- _Information shown_
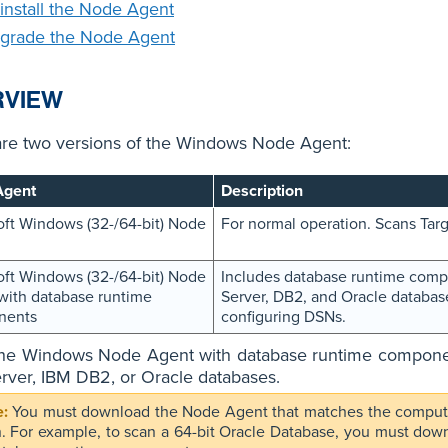
install the Node Agent
grade the Node Agent
RVIEW
are two versions of the Windows Node Agent:
Agent
Description
oft Windows (32-/64-bit) Node
For normal operation. Scans Targ
oft Windows (32-/64-bit) Node
Includes database runtime compo
with database runtime
Server, DB2, and Oracle databases
nents
configuring DSNs.
 the Windows Node Agent with database runtime component
ver, IBM DB2, or Oracle databases.
You must download the Node Agent that matches the computin
n. For example, to scan a 64-bit Oracle Database, you must do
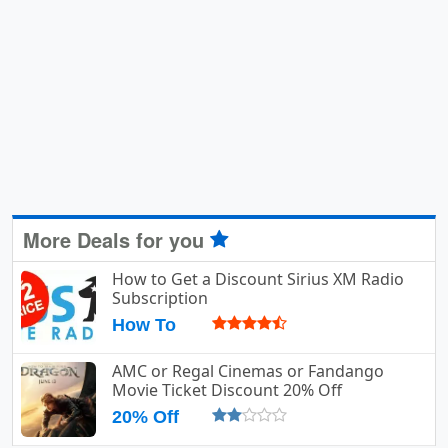
More Deals for you
How to Get a Discount Sirius XM Radio
Subscription
How To
AMC or Regal Cinemas or Fandango
Movie Ticket Discount 20% Off
20% Off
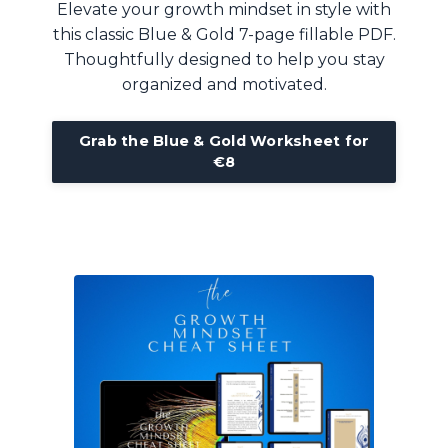
Elevate your growth mindset in style with
this classic Blue & Gold 7-page fillable PDF.
Thoughtfully designed to help you stay
organized and motivated.
Grab the Blue & Gold Worksheet for
€8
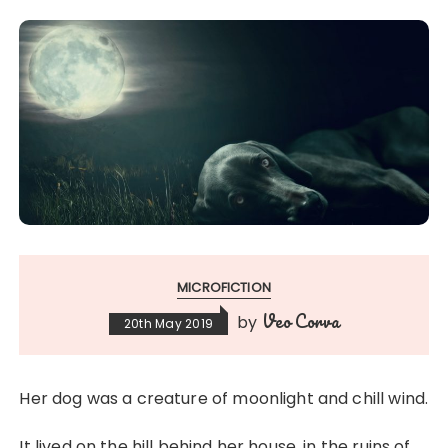
MICROFICTION
Veo Corva
by
20th May 2019
Her dog was a creature of moonlight and chill wind.
It lived on the hill behind her house, in the ruins of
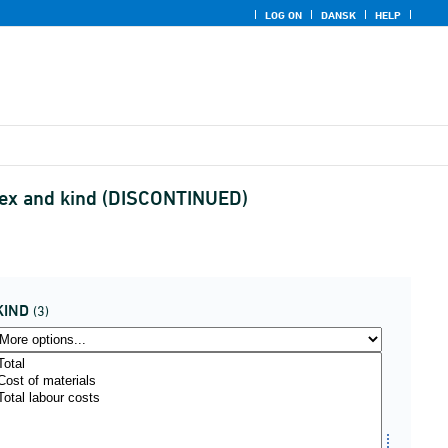
LOG ON
DANSK
HELP
ndex and kind (DISCONTINUED)
KIND
(3)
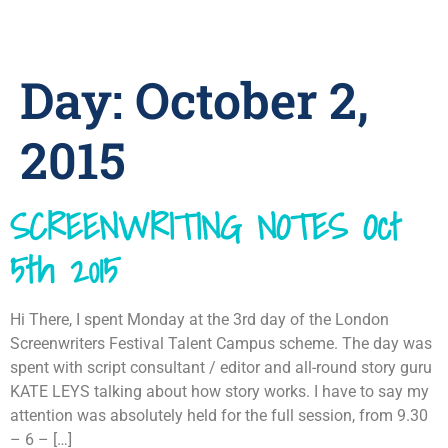
Day:
October 2,
2015
SCREENWRITING NOTES Oct
5th 2015
Hi There, I spent Monday at the 3rd day of the London
Screenwriters Festival Talent Campus scheme. The day was
spent with script consultant / editor and all-round story guru
KATE LEYS talking about how story works. I have to say my
attention was absolutely held for the full session, from 9.30
– 6 – […]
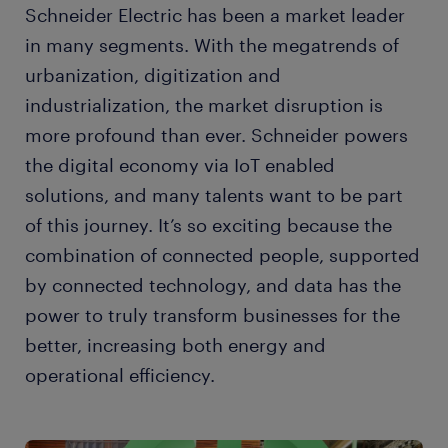
Schneider Electric has been a market leader
in many segments. With the megatrends of
urbanization, digitization and
industrialization, the market disruption is
more profound than ever. Schneider powers
the digital economy via IoT enabled
solutions, and many talents want to be part
of this journey. It’s so exciting because the
combination of connected people, supported
by connected technology, and data has the
power to truly transform businesses for the
better, increasing both energy and
operational efficiency.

- _Assigned task_
What lines above mention "this"? Copy each one.

- _Answer below_
this classic Blue & Gold 7-page fillable PDF.
of this journey. It’s so exciting because the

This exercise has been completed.